Read This Before You Buy Ganges Securities Limited (NSE:GANGESSECU) Because Of Its P/E Ratio

The goal of this article is to teach you how to use price to earnings ratios (P/E ratios). We’ll show how you can use Ganges Securities Limited’s (NSE:GANGESSECU) P/E ratio to inform your assessment of the investment opportunity. Ganges Securities has a price to earnings ratio of 11.95, based on the last twelve months. In other words, at today’s prices, investors are paying ₹11.95 for every ₹1 in prior year profit.

View our latest analysis for Ganges Securities

How Do You Calculate A P/E Ratio?

The formula for P/E is:

Price to Earnings Ratio = Share Price ÷ Earnings per Share (EPS)

Or for Ganges Securities:

P/E of 11.95 = INR44.70 ÷ INR3.74 (Based on the trailing twelve months to September 2019.)

Is A High P/E Ratio Good?

The higher the P/E ratio, the higher the price tag of a business, relative to its trailing earnings. That is not a good or a bad thing per se, but a high P/E does imply buyers are optimistic about the future.

Does Ganges Securities Have A Relatively High Or Low P/E For Its Industry?

One good way to get a quick read on what market participants expect of a company is to look at its P/E ratio. If you look at the image below, you can see Ganges Securities has a lower P/E than the average (14.0) in the food industry classification.

NSEI:GANGESSECU Price Estimation Relative to Market, January 18th 2020
NSEI:GANGESSECU Price Estimation Relative to Market, January 18th 2020

Its relatively low P/E ratio indicates that Ganges Securities shareholders think it will struggle to do as well as other companies in its industry classification. Many investors like to buy stocks when the market is pessimistic about their prospects. If you consider the stock interesting, further research is recommended. For example, I often monitor director buying and selling.

How Growth Rates Impact P/E Ratios

When earnings fall, the ‘E’ decreases, over time. Therefore, even if you pay a low multiple of earnings now, that multiple will become higher in the future. Then, a higher P/E might scare off shareholders, pushing the share price down.

Ganges Securities’s earnings per share fell by 53% in the last twelve months. And over the longer term (3 years) earnings per share have decreased 13% annually. This might lead to low expectations.

Don’t Forget: The P/E Does Not Account For Debt or Bank Deposits

One drawback of using a P/E ratio is that it considers market capitalization, but not the balance sheet. That means it doesn’t take debt or cash into account. In theory, a company can lower its future P/E ratio by using cash or debt to invest in growth.

Such expenditure might be good or bad, in the long term, but the point here is that the balance sheet is not reflected by this ratio.

Ganges Securities’s Balance Sheet

With net cash of ₹226m, Ganges Securities has a very strong balance sheet, which may be important for its business. Having said that, at 50% of its market capitalization the cash hoard would contribute towards a higher P/E ratio.

The Verdict On Ganges Securities’s P/E Ratio

Ganges Securities’s P/E is 11.9 which is below average (14.0) in the IN market. The recent drop in earnings per share would almost certainly temper expectations, the healthy balance sheet means the company retains potential for future growth. If that occurs, the current low P/E could prove to be temporary.

When the market is wrong about a stock, it gives savvy investors an opportunity.

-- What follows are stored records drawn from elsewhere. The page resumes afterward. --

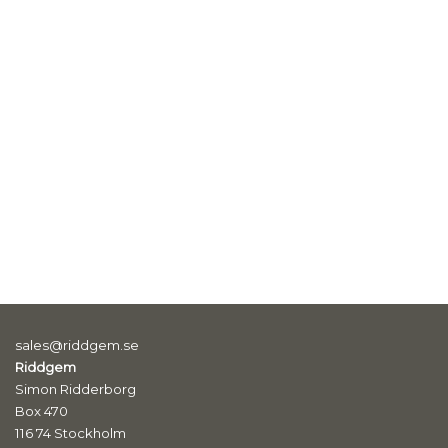
sales@riddgem.se
Riddgem
Simon Ridderborg
Box 470
116 74 Stockholm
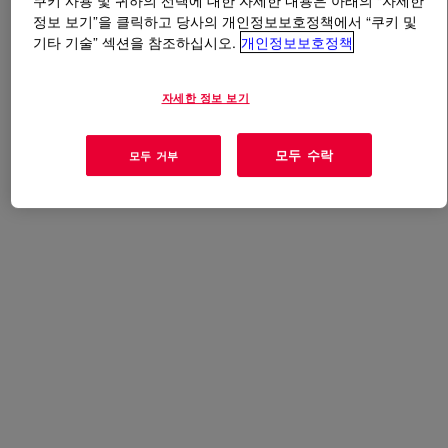
쿠키 사용 및 귀하의 선택에 대한 자세한 내용은 아래의 “자세한
정보 보기”을 클릭하고 당사의 개인정보보호정책에서 “쿠키 및
기타 기술” 섹션을 참조하십시오.
개인정보보호정책
무엇입니까
DOWSIL™ Z-6288 Silane
?
자세한 정보 보기
사용
모두 수락
모두 거부
발수성 및 방수성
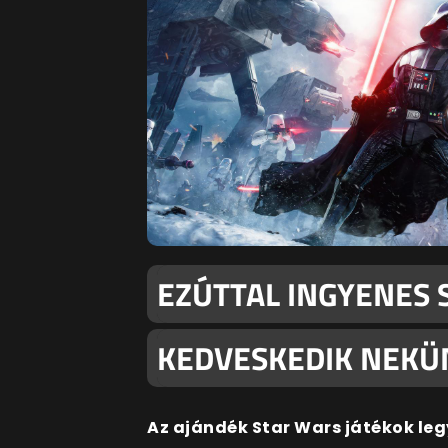
EZÚTTAL INGYENES 
KEDVESKEDIK NEKÜN
Az ajándék Star Wars játékok leg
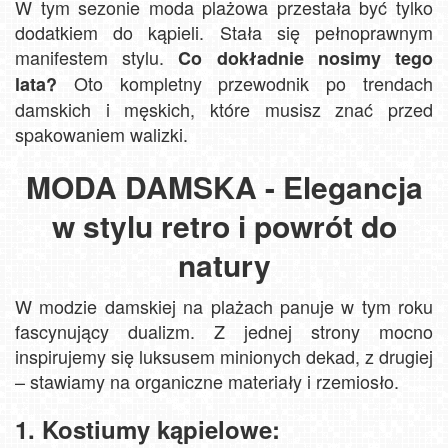
W tym sezonie moda plażowa przestała być tylko
dodatkiem do kąpieli. Stała się pełnoprawnym
manifestem stylu.
Co dokładnie nosimy tego
Oto kompletny przewodnik po trendach
lata?
damskich i męskich, które musisz znać przed
spakowaniem walizki.
MODA DAMSKA - Elegancja
w stylu retro i powrót do
natury
W modzie damskiej na plażach panuje w tym roku
fascynujący dualizm. Z jednej strony mocno
inspirujemy się luksusem minionych dekad, z drugiej
– stawiamy na organiczne materiały i rzemiosło.
1. Kostiumy kąpielowe:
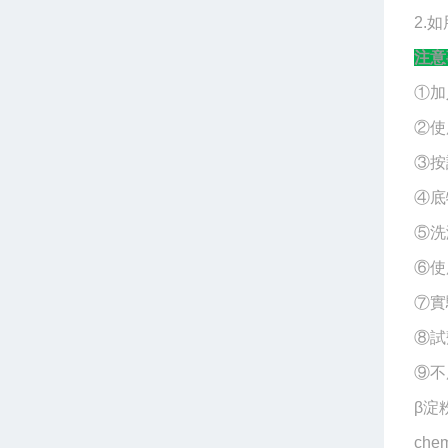
2.
注意
①加
②使
③按
④底
⑤洗
⑥使
⑦實
⑧試
⑨不
β淀粉
che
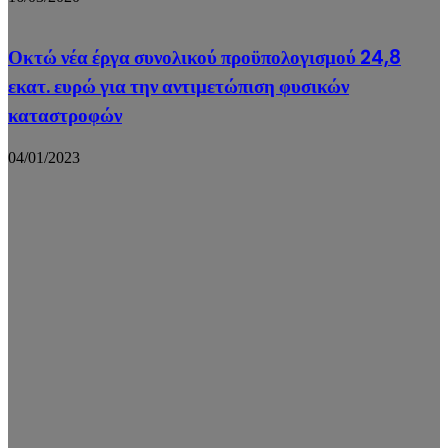
Οκτώ νέα έργα συνολικού προϋπολογισμού 24,8
εκατ. ευρώ για την αντιμετώπιση φυσικών
καταστροφών
04/01/2023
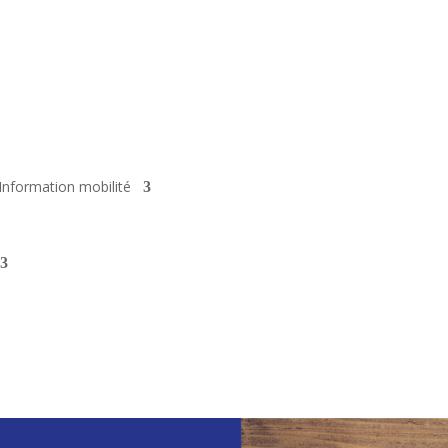
Information mobilité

If it is underestimating a company, investors can make money by buying and holding the shares until the market corrects itself. Although we don’t have analyst forecasts shareholders might want to examine this detailed historical graph of earnings, revenue and cash flow.

Of course you might be able to find a better stock than Ganges Securities. So you may wish to see this free collection of other companies that have grown earnings strongly.

If you spot an error that warrants correction, please contact the editor at editorial-team@simplywallst.com. This article by Simply Wall St is general in nature. It does not constitute a recommendation to buy or sell any stock, and does not take account of your objectives, or your financial situation. Simply Wall St has no position in the stocks mentioned.

We aim to bring you long-term focused research analysis driven by fundamental data. Note that our analysis may not factor in the latest price-sensitive company announcements or qualitative material. Thank you for reading.